Myles Graham

No. 5 – Florida Gators
- Position: Linebacker
- Class: Junior

Personal information
- Born: February 23, 2006 (age 20)
- Listed height: 6 ft 1 in (1.85 m)
- Listed weight: 225 lb (102 kg)

Career information
- High school: Buchholz (Gainesville, Florida)
- College: Florida (2024–present)
- Stats at ESPN

= Myles Graham =

American football player (born 2006)

Myles Graham (born February 23, 2006) is an American college football linebacker for the Florida Gators.

==Early life==
Graham is from Gainesville, Florida. The son of former NFL player Earnest Graham, Graham grew up playing football as a linebacker. He first attended the Evangelical Christian School in Florida, where he was coached by his father and recorded 130 tackles and 595 rushing yards as a sophomore. He then transferred to Woodward Academy in Georgia for his junior year. At Woodward, Graham ran for 465 yards and six touchdowns while posting 63 tackles and five sacks.

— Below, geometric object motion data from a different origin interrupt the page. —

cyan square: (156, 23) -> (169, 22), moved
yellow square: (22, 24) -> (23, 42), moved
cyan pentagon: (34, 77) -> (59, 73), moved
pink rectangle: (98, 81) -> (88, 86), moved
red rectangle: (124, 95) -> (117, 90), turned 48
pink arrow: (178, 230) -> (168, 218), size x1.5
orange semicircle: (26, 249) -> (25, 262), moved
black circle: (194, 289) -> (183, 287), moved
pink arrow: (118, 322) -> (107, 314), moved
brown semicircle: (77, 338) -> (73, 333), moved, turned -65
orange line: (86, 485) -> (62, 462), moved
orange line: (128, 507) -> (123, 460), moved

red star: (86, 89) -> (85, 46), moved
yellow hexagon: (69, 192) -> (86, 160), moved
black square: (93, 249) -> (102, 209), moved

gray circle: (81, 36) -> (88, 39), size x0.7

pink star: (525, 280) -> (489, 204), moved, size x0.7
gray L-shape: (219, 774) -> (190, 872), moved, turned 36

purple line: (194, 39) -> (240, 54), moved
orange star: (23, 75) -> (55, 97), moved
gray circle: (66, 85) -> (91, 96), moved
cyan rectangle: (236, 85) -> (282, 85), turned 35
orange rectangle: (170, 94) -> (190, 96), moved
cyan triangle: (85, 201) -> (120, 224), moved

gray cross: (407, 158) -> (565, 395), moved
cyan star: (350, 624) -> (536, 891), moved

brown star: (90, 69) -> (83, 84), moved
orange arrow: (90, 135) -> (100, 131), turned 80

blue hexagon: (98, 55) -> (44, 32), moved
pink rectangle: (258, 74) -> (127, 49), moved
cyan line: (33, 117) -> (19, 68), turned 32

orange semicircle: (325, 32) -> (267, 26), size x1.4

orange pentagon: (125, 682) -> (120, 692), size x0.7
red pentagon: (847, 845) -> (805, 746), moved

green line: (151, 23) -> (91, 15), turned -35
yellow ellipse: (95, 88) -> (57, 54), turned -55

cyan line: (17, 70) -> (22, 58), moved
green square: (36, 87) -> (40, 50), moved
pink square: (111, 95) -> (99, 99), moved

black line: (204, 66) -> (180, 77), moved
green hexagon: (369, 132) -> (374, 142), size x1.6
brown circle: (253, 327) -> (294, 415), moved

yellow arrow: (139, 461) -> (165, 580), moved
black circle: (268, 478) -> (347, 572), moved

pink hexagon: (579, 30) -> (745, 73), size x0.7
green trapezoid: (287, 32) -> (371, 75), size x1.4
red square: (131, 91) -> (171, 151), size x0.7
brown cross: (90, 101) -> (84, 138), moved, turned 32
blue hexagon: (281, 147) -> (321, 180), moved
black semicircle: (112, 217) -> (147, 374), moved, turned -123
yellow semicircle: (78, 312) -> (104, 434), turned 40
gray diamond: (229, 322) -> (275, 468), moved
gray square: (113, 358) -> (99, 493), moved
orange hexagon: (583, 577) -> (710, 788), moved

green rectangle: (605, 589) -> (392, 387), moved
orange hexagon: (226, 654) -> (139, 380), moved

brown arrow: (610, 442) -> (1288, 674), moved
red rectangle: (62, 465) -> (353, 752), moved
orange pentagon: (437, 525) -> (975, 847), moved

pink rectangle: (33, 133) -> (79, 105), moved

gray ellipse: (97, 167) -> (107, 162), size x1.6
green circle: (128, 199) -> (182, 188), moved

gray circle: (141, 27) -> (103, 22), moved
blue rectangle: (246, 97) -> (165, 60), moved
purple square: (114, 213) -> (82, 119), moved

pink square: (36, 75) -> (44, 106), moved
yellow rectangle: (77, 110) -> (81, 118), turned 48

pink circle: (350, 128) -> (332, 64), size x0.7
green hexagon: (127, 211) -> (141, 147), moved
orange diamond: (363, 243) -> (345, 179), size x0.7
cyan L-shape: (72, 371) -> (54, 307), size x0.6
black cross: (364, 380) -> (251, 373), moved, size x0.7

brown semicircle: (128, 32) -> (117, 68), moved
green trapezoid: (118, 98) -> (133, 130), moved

Graham played his senior season at Buchholz High School in Gainesville, Florida, posting 59 tackles and six tackles-for-loss (TFLs). He was named The Gainesville Sun Big School Defensive Player of the Year for his performance. After the season, he participated in the Under Armour All-America Game. He was ranked by Rivals.com as a five-star recruit, the 26th-best player nationally and the best linebacker prospect in the class of 2024. He committed to play college football for the Florida Gators.

==College career==
As a true freshman at Florida in 2024, Graham played in all 13 games and tallied 30 tackles, 2.5 TFLs, a sack, an interception and a forced fumble, earning Freshman All-Southeastern Conference (SEC) honors. He became a starter as a sophomore in 2025.